We demonstrated that disease progression could be detected using mesothelin with an accuracy of 86% and NPV of 94%. Unlike some previous literature [20, 23] this analysis did not exclude patients from the analysis with low baseline mesothelin or non-epithelioid disease. There has been uncertainty about the utility of serially measuring mesothelin in these patients. In this study, 44% (8/19) of patients with a mesothelin of less than 2 mmol/L at baseline had an increased level (range 2.1–20.4) at later timepoints. Additionally, when the analysis was limited to patients with a baseline mesothelin of < 2 mmol there was only a limited reduction in sensitivity to predict progression. Given the small subgroup, no firm recommendations can be made regarding the utility of retesting mesothelin when the baseline is negative (< 2 nmol/l). This needs further assessment in other prospective studies.
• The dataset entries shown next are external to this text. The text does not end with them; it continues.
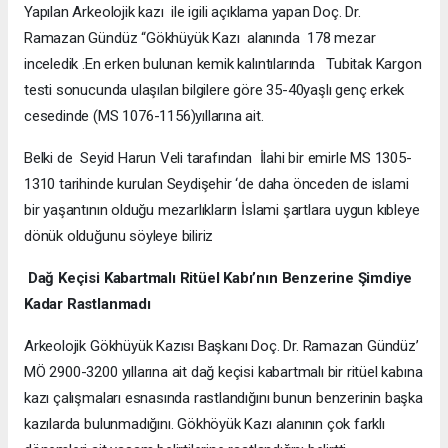
Yapılan Arkeolojik kazı ile igili açıklama yapan Doç. Dr.
Ramazan Gündüz “Gökhüyük Kazı alanında 178 mezar
inceledik .En erken bulunan kemik kalıntılarında Tubitak Kargon
testi sonucunda ulaşılan bilgilere göre 35-40yaşlı genç erkek
cesedinde (MS 1076-1156)yıllarına ait.
Belki de Seyid Harun Veli tarafından İlahi bir emirle MS 1305-
1310 tarihinde kurulan Seydişehir ‘de daha önceden de islami
bir yaşantının olduğu mezarlıkların İslami şartlara uygun kıbleye
dönük olduğunu söyleye biliriz
Dağ Keçisi Kabartmalı Ritüel Kabı’nın Benzerine Şimdiye
Kadar Rastlanmadı
Arkeolojik Gökhüyük Kazısı Başkanı Doç. Dr. Ramazan Gündüz’
MÖ 2900-3200 yıllarına ait dağ keçisi kabartmalı bir ritüel kabına
kazı çalışmaları esnasında rastlandığını bunun benzerinin başka
kazılarda bulunmadığını. Gökhöyük Kazı alanının çok farklı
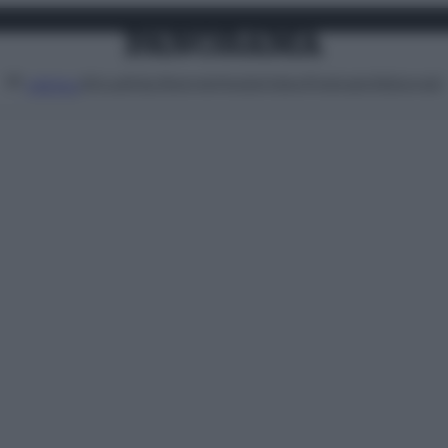
Attualità
Lifestyle
Moda
Video
Podcast
Abbonati
MENU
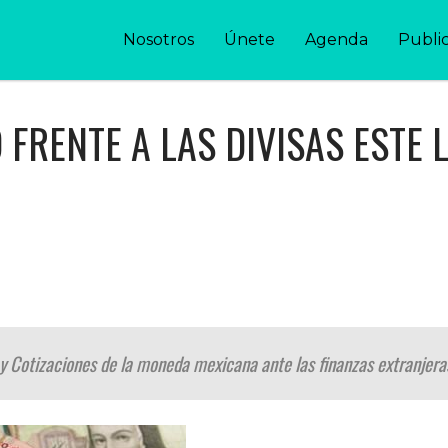
Nosotros
Únete
Agenda
Publi
O FRENTE A LAS DIVISAS ESTE
s y Cotizaciones de la moneda mexicana ante las finanzas extranjer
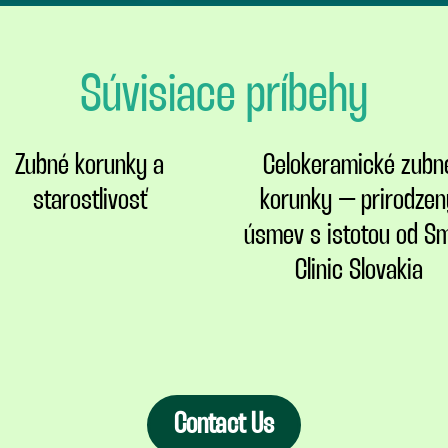
Súvisiace príbehy
Zubné korunky a
Celokeramické zubn
starostlivosť
korunky – prirodzen
úsmev s istotou od Sm
Clinic Slovakia
Contact Us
This study had several limitations that could impact on the conclusions drawn. The cohort of patients was small, which has an impact on the conclusions of the multivariate analyses, but comparable to other studies of its type. This was an observational study alongside normal clinical practice and there were instances where a mesothelin was collected but the patient did not receive a scan within the pre-allocated 1 month period. Additionally, given the aggressive nature of MPM very few comparisons of timepoints over 12 months were available, but this is likely to be a pragmatic assessment of following up these patients in clinical practice. As previously mentioned other studies have monitored the change in mesothelin levels in response to systemic therapy. As a result, these studies had a proportion of patients where mesothelin levels fell considerably, which was correlated with radiological ‘partial response’. Given this study focused on patients not receiving treatment there were few instances of a falling mesothelin. Worsening renal function has been shown to falsely elevate mesothelin levels [24]. Although there was no difference in mesothelin sensitivity between patients with normal and abnormal renal function at baseline, there was no ongoing assessment during follow up. Finally, the difficulty with studies of this type is that the current ‘gold standard’ of monitoring (mRECIST CT) which mesothelin trends are compared to has been shown to be insensitive at detecting early progression. This analysis found that mesothelin correlated better with the clinically reported CT scan compared to mRECIST reporting, a finding of other similar studies [23]. Additionally, over half (25/43) of the CT scans used in the timepoint analysis were non-measurable by mRECIST criteria with a short axis diameter of less than 1 cm. This is another shortcoming of the mRECIST criteria that limits its sensitivity and applicability in clinical practice. It is for this reason that we assessed the impact of a changing mesothelin levels on survival as a means of validation, finding that a rising mesothelin at 6 months was a poor prognostic indicator. As with other cancer biomarkers [25] the reason for several ‘false-positive’ results (where a rising mesothelin occurred in the context of radiologically stable disease) could be because changes in mesothelin preceded radiological change.

We have demonstrated that a rising serum mesothelin is a sensitive marker of progression in the follow up of patients with MPM. Given the emergence of effective non-chemotherapeutic treatments and second-line agents, accurate disease monitoring is becoming increasingly important. This study has demonstrated that regular mesothelins could be used as a cost effective adjunct or alternative to serial CT scanning.